Assigned task:
Beginning with the line below that contains "Смородина красная" and ending with the line that contains "8 DE DEZEMBRO DE 2023", copy every line exactly. Copy nothing else.

[[ Records to process open ]]

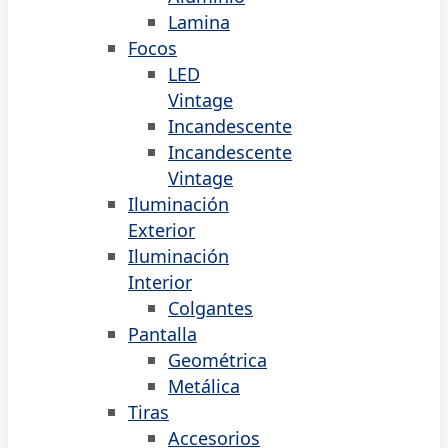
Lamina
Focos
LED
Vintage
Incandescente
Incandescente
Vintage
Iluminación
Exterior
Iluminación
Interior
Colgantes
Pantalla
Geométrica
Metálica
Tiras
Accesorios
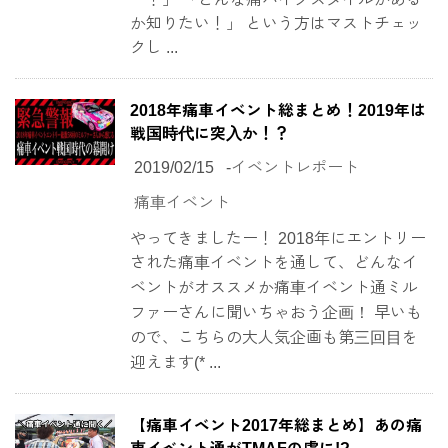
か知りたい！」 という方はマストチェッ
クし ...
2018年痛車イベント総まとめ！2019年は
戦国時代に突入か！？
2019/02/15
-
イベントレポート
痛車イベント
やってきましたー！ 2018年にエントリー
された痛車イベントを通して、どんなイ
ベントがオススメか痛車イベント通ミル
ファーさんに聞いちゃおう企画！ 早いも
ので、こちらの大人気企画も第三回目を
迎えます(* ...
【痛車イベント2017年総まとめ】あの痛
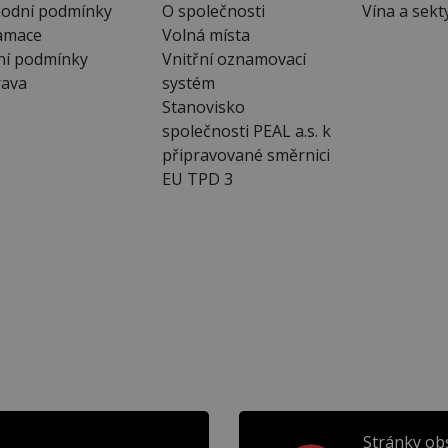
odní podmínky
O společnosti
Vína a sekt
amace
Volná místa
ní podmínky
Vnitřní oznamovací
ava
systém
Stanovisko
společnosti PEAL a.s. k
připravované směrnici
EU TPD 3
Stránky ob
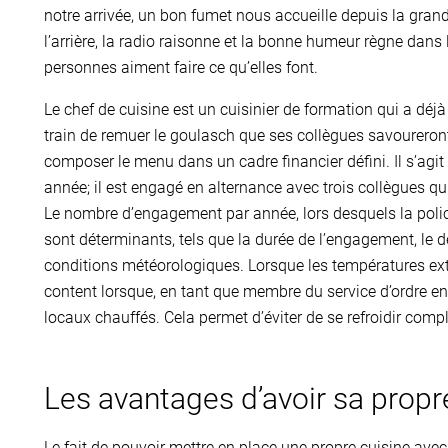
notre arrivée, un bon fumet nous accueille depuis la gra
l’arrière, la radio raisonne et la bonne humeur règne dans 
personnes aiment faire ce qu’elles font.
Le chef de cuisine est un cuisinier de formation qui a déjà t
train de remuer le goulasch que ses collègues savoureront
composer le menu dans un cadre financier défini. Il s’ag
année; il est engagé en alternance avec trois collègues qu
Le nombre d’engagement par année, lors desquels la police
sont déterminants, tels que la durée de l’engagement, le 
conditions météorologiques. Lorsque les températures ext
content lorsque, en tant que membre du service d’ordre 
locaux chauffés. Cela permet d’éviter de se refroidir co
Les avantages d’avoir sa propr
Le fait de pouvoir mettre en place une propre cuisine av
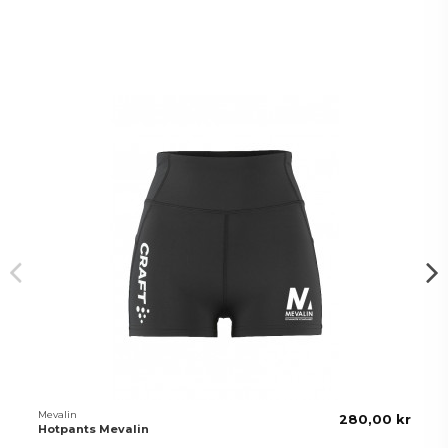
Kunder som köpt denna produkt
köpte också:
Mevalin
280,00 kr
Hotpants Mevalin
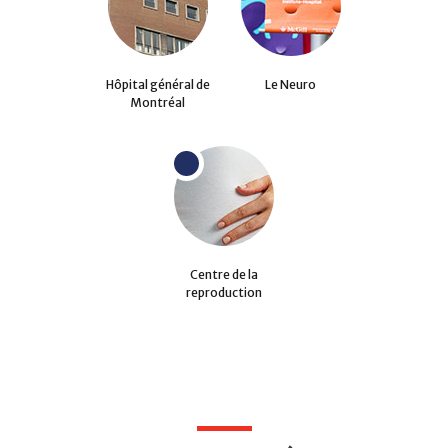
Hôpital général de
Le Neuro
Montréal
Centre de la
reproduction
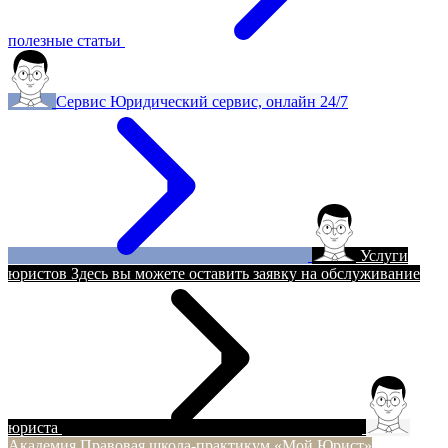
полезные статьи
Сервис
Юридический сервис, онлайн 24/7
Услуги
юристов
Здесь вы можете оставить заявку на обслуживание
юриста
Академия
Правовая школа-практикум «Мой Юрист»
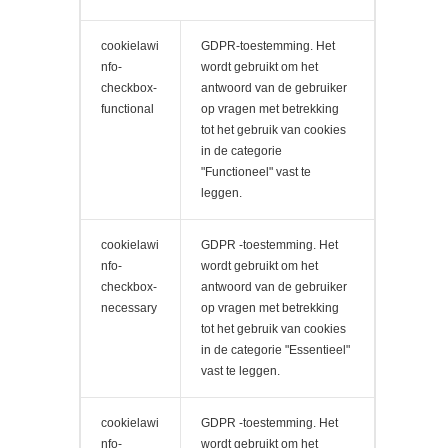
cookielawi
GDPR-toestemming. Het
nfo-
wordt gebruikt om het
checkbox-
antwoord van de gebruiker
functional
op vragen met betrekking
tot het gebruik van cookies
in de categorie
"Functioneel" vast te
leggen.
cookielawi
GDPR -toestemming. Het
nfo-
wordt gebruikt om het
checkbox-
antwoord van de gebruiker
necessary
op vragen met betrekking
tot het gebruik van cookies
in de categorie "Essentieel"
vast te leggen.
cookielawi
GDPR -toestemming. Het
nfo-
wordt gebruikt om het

[[ Records to process closed ]]
[[ Records to process open ]]

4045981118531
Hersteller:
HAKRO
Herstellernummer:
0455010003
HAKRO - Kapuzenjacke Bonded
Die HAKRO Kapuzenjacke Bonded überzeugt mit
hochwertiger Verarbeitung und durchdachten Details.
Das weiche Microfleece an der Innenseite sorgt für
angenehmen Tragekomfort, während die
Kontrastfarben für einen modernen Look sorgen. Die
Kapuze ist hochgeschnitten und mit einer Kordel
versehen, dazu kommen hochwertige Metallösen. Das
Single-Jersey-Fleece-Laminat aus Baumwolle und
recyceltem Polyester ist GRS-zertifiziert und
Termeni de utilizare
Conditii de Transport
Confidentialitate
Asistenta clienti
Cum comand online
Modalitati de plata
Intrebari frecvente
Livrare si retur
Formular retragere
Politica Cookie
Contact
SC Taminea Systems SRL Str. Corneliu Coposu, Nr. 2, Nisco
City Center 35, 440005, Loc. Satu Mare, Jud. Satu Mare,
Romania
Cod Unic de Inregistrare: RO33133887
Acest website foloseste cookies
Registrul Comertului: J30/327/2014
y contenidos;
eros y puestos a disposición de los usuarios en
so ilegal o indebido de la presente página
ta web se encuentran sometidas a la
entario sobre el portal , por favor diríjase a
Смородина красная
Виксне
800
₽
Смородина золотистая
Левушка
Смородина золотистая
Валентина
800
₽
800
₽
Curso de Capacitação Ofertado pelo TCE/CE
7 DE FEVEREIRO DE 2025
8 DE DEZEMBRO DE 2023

[[ Records to process closed ]]

Solution below:
Смородина красная
Виксне
800
₽
Смородина золотистая
Левушка
Смородина золотистая
Валентина
800
₽
800
₽
Curso de Capacitação Ofertado pelo TCE/CE
7 DE FEVEREIRO DE 2025
8 DE DEZEMBRO DE 2023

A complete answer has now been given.